After the COVID-19 pandemic halted many asylum procedures across Europe, fresh technologies are now reviving these systems. By lie detection tools tested at the boundary to a program for verifying documents and transcribes selection interviews, a wide range of solutions is being used by asylum applications. This article explores how these technologies have reshaped the ways asylum procedures will be conducted. That reveals how asylum seekers happen to be transformed into pressured hindered techno-users: They are asked to comply with a series of techno-bureaucratic steps and also to keep up with capricious tiny changes in criteria and deadlines. This kind of obstructs all their capacity to get around these devices and to follow their right for cover.

It also illustrates how these kinds of technologies happen to be embedded in refugee governance: They facilitate the ‘circuits of financial-humanitarianism’ that function through a whirlwind of dispersed technological requirements. These requirements increase asylum seekers’ socio-legal precarity simply by hindering all of them from getting at the channels of security. It further argues that examines of securitization and victimization should be combined with an insight in to the disciplinary what is the due diligence data room mechanisms of those technologies, through which migrants happen to be turned into data-generating subjects who are disciplined by their reliability on technology.

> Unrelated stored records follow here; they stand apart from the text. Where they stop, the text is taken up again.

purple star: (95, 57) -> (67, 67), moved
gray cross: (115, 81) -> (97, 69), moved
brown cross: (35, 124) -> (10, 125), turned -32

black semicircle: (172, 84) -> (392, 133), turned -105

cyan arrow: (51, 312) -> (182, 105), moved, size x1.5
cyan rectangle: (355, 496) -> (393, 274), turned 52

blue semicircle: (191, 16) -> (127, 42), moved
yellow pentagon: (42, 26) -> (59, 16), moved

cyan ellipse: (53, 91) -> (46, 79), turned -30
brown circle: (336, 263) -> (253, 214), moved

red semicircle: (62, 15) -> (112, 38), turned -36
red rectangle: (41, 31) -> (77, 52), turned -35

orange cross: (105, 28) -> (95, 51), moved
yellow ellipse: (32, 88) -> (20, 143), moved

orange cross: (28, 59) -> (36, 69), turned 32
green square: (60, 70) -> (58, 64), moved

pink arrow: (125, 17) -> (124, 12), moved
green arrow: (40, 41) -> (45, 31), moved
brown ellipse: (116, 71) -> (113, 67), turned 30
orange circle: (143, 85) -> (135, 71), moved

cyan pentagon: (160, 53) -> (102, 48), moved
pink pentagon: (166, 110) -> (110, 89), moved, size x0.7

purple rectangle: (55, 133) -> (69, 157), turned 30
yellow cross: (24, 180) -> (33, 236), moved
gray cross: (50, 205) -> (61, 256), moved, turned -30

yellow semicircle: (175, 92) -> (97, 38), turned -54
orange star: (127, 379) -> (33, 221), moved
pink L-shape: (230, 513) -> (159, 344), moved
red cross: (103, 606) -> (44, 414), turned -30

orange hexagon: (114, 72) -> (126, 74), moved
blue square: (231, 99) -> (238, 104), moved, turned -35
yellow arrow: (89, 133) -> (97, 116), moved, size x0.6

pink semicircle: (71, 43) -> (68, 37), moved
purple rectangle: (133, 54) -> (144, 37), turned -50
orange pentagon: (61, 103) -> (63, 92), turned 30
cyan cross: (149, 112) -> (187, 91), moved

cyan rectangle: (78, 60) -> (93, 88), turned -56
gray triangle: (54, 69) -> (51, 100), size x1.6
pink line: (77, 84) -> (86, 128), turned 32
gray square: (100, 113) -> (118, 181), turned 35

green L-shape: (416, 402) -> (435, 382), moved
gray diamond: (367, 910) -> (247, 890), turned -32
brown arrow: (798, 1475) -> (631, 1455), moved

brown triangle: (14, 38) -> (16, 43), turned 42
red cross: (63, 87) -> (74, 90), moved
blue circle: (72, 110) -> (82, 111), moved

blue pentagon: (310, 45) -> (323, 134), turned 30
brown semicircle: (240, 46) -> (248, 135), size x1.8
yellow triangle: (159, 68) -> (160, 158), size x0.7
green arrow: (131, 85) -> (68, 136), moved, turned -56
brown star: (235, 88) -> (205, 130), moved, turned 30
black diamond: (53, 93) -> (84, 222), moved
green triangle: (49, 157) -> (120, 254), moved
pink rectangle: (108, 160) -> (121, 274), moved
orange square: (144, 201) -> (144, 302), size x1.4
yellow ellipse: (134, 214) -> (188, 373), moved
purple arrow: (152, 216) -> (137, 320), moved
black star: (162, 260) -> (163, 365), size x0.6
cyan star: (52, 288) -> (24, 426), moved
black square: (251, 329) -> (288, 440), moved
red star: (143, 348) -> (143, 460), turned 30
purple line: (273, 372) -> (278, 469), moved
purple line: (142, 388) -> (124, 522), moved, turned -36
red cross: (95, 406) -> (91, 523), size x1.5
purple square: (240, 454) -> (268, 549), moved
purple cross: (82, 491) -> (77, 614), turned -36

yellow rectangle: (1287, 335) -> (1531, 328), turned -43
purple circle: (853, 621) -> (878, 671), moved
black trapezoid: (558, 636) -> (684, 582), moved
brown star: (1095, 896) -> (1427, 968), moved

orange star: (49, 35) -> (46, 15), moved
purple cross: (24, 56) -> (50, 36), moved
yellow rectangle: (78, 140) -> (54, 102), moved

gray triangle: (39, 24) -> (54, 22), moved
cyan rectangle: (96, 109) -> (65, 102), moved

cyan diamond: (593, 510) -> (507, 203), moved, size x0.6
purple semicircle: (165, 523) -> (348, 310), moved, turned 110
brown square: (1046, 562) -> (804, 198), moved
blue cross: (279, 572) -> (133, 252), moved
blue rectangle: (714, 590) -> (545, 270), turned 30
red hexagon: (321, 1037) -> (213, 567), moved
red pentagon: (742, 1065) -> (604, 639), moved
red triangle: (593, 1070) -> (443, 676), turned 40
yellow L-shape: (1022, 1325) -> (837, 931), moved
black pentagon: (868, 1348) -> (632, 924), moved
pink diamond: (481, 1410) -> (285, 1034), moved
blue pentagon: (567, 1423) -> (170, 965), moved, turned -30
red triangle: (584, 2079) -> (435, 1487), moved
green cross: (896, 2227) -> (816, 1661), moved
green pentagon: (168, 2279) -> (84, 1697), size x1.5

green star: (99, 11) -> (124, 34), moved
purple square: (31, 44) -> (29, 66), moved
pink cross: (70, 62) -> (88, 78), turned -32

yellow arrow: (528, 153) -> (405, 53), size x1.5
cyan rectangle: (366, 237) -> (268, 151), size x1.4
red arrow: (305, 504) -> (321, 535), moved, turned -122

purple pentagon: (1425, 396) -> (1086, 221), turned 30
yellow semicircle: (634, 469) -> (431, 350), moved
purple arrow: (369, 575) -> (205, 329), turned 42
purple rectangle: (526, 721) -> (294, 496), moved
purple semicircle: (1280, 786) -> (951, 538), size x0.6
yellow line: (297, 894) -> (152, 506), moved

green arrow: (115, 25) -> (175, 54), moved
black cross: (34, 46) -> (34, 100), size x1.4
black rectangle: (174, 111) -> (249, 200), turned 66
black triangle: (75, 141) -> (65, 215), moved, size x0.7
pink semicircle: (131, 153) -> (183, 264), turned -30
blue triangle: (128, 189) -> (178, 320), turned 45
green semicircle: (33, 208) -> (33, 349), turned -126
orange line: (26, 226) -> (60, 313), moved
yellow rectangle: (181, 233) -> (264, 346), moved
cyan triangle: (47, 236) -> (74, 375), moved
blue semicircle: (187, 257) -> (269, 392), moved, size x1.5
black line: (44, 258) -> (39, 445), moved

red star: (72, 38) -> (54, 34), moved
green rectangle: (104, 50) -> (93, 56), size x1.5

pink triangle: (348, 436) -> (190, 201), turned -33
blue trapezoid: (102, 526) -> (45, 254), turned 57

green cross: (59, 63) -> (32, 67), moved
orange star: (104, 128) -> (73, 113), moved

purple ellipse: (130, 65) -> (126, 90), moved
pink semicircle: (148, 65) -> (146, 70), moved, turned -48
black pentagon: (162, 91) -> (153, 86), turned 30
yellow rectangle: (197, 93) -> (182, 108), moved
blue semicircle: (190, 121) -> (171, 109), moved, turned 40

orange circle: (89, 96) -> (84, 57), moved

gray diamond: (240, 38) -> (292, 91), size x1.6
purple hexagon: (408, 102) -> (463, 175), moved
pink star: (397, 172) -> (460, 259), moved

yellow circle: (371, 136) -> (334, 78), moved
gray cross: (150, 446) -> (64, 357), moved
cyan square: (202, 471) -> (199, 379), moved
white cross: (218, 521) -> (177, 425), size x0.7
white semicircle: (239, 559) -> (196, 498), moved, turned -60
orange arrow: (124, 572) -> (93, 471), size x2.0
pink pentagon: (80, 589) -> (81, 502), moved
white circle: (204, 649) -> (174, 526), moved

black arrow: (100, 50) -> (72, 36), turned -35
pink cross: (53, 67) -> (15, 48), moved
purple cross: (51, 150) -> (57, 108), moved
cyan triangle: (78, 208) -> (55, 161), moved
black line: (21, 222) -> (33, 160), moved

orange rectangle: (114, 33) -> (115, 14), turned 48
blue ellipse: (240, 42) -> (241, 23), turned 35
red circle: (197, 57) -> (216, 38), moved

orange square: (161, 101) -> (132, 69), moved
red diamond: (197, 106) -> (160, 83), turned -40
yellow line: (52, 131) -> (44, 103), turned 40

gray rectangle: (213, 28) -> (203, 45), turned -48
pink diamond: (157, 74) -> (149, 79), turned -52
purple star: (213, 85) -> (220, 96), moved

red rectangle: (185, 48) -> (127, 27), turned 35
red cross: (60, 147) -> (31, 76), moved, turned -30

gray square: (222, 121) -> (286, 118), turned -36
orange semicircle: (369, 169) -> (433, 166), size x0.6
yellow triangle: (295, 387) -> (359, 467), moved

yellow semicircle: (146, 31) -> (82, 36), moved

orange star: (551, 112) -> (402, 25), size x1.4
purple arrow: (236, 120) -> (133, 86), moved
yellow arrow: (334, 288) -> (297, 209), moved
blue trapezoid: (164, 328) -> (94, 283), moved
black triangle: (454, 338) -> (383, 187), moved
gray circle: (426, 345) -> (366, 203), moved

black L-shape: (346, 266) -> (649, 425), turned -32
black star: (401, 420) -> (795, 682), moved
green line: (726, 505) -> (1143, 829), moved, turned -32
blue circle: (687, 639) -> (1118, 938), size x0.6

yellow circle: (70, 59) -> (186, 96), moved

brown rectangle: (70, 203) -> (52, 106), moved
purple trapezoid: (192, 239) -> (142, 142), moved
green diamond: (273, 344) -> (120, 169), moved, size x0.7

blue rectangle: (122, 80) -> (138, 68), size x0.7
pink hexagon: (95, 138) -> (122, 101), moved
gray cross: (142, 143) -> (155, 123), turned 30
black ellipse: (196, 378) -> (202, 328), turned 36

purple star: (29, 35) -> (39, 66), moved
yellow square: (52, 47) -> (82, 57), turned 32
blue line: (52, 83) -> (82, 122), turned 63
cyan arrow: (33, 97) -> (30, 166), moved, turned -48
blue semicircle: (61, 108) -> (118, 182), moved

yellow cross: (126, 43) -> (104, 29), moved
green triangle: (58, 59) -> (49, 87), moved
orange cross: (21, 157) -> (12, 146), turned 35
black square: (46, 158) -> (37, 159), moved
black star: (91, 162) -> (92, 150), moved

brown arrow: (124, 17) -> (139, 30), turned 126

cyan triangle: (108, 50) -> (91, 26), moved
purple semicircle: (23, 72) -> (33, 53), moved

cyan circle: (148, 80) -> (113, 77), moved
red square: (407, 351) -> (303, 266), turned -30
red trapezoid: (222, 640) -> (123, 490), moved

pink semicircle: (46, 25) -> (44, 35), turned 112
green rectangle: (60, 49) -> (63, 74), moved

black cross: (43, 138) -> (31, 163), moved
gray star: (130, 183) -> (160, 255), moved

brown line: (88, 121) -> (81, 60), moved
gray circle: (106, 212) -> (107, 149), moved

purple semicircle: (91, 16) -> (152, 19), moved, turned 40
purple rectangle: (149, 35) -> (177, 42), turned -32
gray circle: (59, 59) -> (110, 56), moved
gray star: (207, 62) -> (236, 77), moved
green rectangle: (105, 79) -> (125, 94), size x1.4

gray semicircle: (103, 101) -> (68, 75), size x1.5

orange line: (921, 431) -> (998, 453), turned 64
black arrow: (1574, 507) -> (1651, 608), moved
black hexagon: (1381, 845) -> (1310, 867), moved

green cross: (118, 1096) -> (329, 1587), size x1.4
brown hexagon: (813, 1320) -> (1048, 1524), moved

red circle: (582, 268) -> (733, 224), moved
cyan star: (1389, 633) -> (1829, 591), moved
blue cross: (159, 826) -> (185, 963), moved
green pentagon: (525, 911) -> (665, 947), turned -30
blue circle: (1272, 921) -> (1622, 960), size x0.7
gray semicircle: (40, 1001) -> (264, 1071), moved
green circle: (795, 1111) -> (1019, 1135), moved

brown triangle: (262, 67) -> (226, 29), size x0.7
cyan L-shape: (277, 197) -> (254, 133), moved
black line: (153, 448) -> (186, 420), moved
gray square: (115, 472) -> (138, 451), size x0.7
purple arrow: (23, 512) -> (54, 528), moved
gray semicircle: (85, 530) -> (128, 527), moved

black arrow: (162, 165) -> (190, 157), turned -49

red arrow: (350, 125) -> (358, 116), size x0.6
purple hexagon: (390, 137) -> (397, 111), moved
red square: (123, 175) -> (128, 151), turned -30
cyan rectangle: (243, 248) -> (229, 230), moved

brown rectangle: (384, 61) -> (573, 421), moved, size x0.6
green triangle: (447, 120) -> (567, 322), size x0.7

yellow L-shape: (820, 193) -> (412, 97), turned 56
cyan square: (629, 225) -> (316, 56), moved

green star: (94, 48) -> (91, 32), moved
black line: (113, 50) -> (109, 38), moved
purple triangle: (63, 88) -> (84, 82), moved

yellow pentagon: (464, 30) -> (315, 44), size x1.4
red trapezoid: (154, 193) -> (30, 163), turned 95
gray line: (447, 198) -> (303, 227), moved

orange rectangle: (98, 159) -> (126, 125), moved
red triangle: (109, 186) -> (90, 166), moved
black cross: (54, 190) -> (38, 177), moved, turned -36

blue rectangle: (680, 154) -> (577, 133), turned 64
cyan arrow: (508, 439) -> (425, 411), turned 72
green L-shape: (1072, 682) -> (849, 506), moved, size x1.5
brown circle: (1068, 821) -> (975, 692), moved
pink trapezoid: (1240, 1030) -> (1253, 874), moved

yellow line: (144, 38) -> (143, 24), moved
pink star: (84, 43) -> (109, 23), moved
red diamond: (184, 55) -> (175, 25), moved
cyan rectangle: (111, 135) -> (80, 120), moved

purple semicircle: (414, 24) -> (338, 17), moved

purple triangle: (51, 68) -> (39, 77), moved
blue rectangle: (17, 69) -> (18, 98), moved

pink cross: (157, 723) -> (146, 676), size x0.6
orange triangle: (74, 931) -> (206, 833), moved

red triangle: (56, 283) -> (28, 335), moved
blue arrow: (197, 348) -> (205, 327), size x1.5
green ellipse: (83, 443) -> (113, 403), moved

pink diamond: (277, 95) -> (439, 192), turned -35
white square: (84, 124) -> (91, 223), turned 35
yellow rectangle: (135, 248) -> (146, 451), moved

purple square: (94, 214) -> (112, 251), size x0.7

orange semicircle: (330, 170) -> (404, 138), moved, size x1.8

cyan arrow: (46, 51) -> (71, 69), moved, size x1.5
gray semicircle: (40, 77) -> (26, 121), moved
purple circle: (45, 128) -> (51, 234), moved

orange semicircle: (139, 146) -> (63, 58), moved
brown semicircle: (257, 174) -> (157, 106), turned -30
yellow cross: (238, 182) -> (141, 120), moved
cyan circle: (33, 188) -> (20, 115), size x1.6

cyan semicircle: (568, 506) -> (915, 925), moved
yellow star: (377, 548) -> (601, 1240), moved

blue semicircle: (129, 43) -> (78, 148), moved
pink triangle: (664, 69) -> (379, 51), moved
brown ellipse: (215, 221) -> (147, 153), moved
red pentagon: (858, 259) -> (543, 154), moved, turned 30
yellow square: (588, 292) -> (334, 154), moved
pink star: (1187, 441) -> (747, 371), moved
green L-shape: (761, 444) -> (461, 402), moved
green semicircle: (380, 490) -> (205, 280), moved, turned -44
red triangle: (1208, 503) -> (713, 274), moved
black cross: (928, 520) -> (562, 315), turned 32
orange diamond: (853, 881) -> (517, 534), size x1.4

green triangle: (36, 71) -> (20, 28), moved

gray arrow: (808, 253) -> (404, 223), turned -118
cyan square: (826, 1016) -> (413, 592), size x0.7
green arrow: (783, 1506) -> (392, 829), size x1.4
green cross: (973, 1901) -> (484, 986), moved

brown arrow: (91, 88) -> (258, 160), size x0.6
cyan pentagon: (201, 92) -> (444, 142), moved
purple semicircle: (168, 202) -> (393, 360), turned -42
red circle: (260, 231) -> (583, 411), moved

Drawing on Foucault’s notion of power/knowledge and comarcal know-how, the article argues that these technology have an natural obstructiveness. They have a double impact: even though they help to expedite the asylum process, they also produce it difficult for refugees to navigate these systems. They are simply positioned in a ‘knowledge deficit’ that makes these people vulnerable to bogus decisions created by non-governmental actors, and ill-informed and unreliable narratives about their instances. Moreover, that they pose fresh risks of’machine mistakes’ which may result in inaccurate or discriminatory outcomes.